Увидала нас, остановилась под балконом, разговариваем.

Она идет в наш дом. Поднялась на минуточку в квартиру знакомой семьи, потом - к нам.

Сидит тяжеловато, но прямо - в кресле, в длинной моей комнате, смотрит круглыми глазами, похожими на хрустальные или стеклянные, и рассказывает.

Ее опять возили в Че-Ка. По доносу сестры милосердия, наверное, которая их грабила, ковер даже с полу стащила… Ну, опять допрашивали, целую ночь, как будто она не рассказала всего, что знает!

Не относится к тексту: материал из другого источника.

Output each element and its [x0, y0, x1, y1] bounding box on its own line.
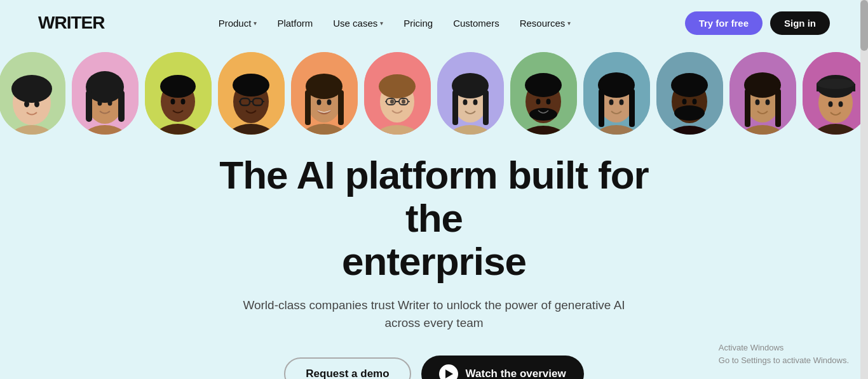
nav-item-product[interactable]: Product ▾: [219, 18, 257, 29]
svg-point-59: [525, 73, 562, 97]
svg-rect-68: [629, 89, 635, 127]
svg-point-70: [620, 100, 624, 105]
nav-links: Product ▾ Platform Use cases ▾ Pricing C…: [219, 18, 571, 29]
windows-watermark: Activate Windows Go to Settings to activ…: [719, 342, 849, 366]
svg-point-17: [160, 75, 196, 98]
svg-point-85: [766, 100, 770, 105]
avatar: [437, 52, 504, 135]
svg-point-5: [34, 101, 39, 107]
svg-point-60: [529, 108, 557, 121]
svg-point-61: [536, 99, 541, 105]
avatar: [218, 52, 285, 135]
nav-item-customers[interactable]: Customers: [453, 18, 499, 29]
nav-item-usecases[interactable]: Use cases ▾: [333, 18, 383, 29]
navbar: WRITER Product ▾ Platform Use cases ▾ Pr…: [0, 0, 868, 46]
cta-buttons: Request a demo Watch the overview: [284, 356, 583, 379]
svg-rect-34: [338, 90, 344, 125]
svg-point-62: [546, 99, 551, 105]
scrollbar[interactable]: [860, 0, 868, 379]
svg-point-93: [839, 102, 843, 107]
svg-point-84: [756, 100, 760, 105]
svg-point-91: [817, 79, 855, 89]
avatar: [583, 52, 650, 135]
svg-point-23: [233, 74, 269, 96]
avatar: [803, 52, 868, 135]
svg-point-4: [24, 101, 29, 107]
hero-section: The AI platform built for the enterprise…: [0, 46, 868, 379]
chevron-down-icon: ▾: [567, 20, 571, 27]
svg-point-40: [379, 74, 416, 98]
sign-in-button[interactable]: Sign in: [770, 11, 830, 35]
avatar: [729, 52, 796, 135]
svg-point-35: [317, 100, 322, 105]
nav-cta: Try for free Sign in: [685, 11, 830, 35]
avatar: [364, 52, 431, 135]
svg-point-47: [402, 100, 405, 104]
hero-subheadline: World-class companies trust Writer to un…: [224, 296, 644, 333]
svg-point-76: [682, 99, 687, 105]
avatar: [510, 52, 577, 135]
svg-rect-33: [305, 90, 311, 125]
hero-headline: The AI platform built for the enterprise: [186, 154, 682, 284]
svg-point-36: [327, 100, 332, 105]
avatar: [145, 52, 212, 135]
svg-point-32: [306, 74, 342, 99]
svg-rect-67: [599, 89, 604, 127]
svg-point-75: [674, 105, 705, 121]
svg-point-92: [829, 102, 833, 107]
try-for-free-button[interactable]: Try for free: [685, 11, 763, 35]
svg-rect-53: [483, 90, 489, 125]
play-triangle: [445, 369, 453, 378]
logo: WRITER: [38, 13, 104, 33]
svg-rect-52: [452, 90, 458, 125]
nav-item-platform[interactable]: Platform: [277, 18, 313, 29]
svg-point-77: [693, 99, 697, 105]
svg-point-13: [108, 100, 112, 106]
avatar: [291, 52, 358, 135]
chevron-down-icon: ▾: [254, 20, 257, 27]
svg-rect-82: [745, 89, 750, 127]
svg-point-3: [11, 75, 52, 103]
chevron-down-icon: ▾: [380, 20, 383, 27]
svg-point-69: [609, 100, 614, 105]
avatar: [72, 52, 139, 135]
svg-point-54: [463, 100, 468, 105]
svg-rect-83: [775, 89, 781, 127]
svg-rect-11: [118, 90, 125, 122]
svg-point-74: [671, 73, 708, 97]
svg-point-19: [181, 99, 186, 105]
nav-item-pricing[interactable]: Pricing: [403, 18, 433, 29]
watch-overview-button[interactable]: Watch the overview: [421, 356, 584, 379]
svg-point-18: [171, 99, 175, 105]
request-demo-button[interactable]: Request a demo: [284, 357, 410, 379]
svg-point-46: [390, 100, 394, 104]
avatar: [0, 52, 65, 135]
svg-point-55: [473, 100, 478, 105]
avatar: [656, 52, 723, 135]
svg-rect-10: [86, 90, 92, 122]
svg-point-12: [98, 100, 102, 106]
avatars-row: [0, 52, 868, 135]
play-icon: [439, 364, 458, 379]
nav-item-resources[interactable]: Resources ▾: [520, 18, 571, 29]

Были любезны, не мучили, скоро отпустили.

- Вам бы уехать, Анна Александровна, - говорю я тихонько. - Если только возможно…

Аня, по сцеплению идей, перескочила на "затворника", - он ей не велит еще бежать, велит оставаться. Затворник в Александро-Невской лавре. Он сидел там в затворе 25 лет, только в самое последнее время показался. Аня сподобилась видеть его, беседовать с ним. Как он говорит! Этого описать нельзя. Истинный посланец Божий. Аня ходит теперь к нему в Лавру постоянно. И вот он не велит ей уезжать. Велит, чтобы оставалась…

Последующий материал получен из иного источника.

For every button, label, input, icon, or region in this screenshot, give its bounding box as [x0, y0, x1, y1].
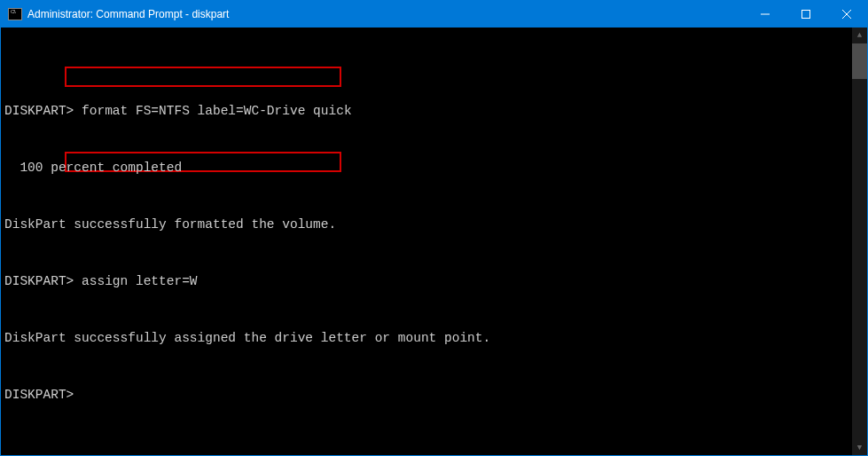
terminal-line: DISKPART> assign letter=W [4, 274, 848, 288]
cmd-icon: C:\ [8, 8, 22, 20]
command-text: format FS=NTFS label=WC-Drive quick [74, 104, 351, 118]
titlebar[interactable]: C:\ Administrator: Command Prompt - disk… [1, 1, 867, 28]
maximize-button[interactable] [786, 1, 826, 28]
prompt: DISKPART> [4, 274, 74, 288]
terminal-line: 100 percent completed [4, 161, 848, 175]
terminal-area: DISKPART> format FS=NTFS label=WC-Drive … [1, 28, 867, 455]
terminal-line: DiskPart successfully assigned the drive… [4, 331, 848, 345]
prompt: DISKPART> [4, 104, 74, 118]
terminal-line: DISKPART> format FS=NTFS label=WC-Drive … [4, 104, 848, 118]
highlight-format-command [65, 67, 341, 87]
close-button[interactable] [826, 1, 867, 28]
minimize-button[interactable] [745, 1, 786, 28]
vertical-scrollbar[interactable]: ▲ ▼ [852, 28, 867, 455]
terminal-line: DISKPART> [4, 388, 848, 402]
window-title: Administrator: Command Prompt - diskpart [27, 8, 745, 20]
terminal-line: DiskPart successfully formatted the volu… [4, 217, 848, 232]
window-controls [745, 1, 867, 28]
svg-rect-1 [802, 11, 810, 19]
scroll-up-arrow-icon[interactable]: ▲ [852, 28, 867, 43]
scroll-thumb[interactable] [852, 43, 867, 79]
scroll-down-arrow-icon[interactable]: ▼ [852, 440, 867, 455]
terminal-output[interactable]: DISKPART> format FS=NTFS label=WC-Drive … [1, 28, 852, 455]
command-text: assign letter=W [74, 274, 197, 288]
command-prompt-window: C:\ Administrator: Command Prompt - disk… [0, 0, 868, 456]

Совсем особенно произносит она это: "велит, не велит". Как воздух для дыханья, ей необходим кто-то "велящий" или "не велящий". Я не думаю, чтоб затворник смог ей заменить Распутина. Это лишь первые инстинктивные и неизбежные поиски. Их будет очень много…

Аня, конечно, не забыла Распутина. Нет, она по существу верная, по природе верная; она не предаст Распутина никогда, хоть жги, хоть режь ее. Но Распутина нет. А она живет. Ей нужна постоянная "Божья", как она думает, помощь, чтобы жить. И помощь осязательная, видимая, наглядно-чудесная. Ведь Аня - материалистка, совершенно как царица; только царица активная материалистка, Аня же в каждой капельке крови своей пассивна. Чтобы действительно жить, ей необходимо потерять себя, носить в себе чужую волю, радостно слушать чужое приказание. Бог ей, в конце концов, бесполезен. Но ей совершенно необходим человек, который позволил бы верить в себя, как в Бога.

Смотрю в Анины хрустальные глаза. Слушаю детский ее, незабавный, лепет. Жалко? Не знаю. Странно, что вот кончилась та, первая сказка, другая началась, еще, пожалуй, страшнее, - но другая, не Анина: Аня - живой тенью перешла в нее, из одного мира в другой, словно из одной пустоты в другую, - ничего не знающая, неизменная, неуязвимая.

И кажется, так хорошо. Есть вина, страшная вина - но кто в ответе? Немой царь, призрак, несуществующий, как сонное марево? Убитая, на куски разрезанная, в лесу сожженная царица? Обалделый от удачи, похотливый и пьяный сибирский мужик? Или уж не эта ли стеклоглазая, круглолицая русская баба-фрейлина, хромая Аня?

Все равно. Все равно. Нельзя сделать, чтобы не было бывшего. Не для осуждения, не для мести надо вспоминать его, понимать его, держать в уме. Но в бывшем - теперешнее, а главное - будущее. Сказка, которую еще будут рассказывать…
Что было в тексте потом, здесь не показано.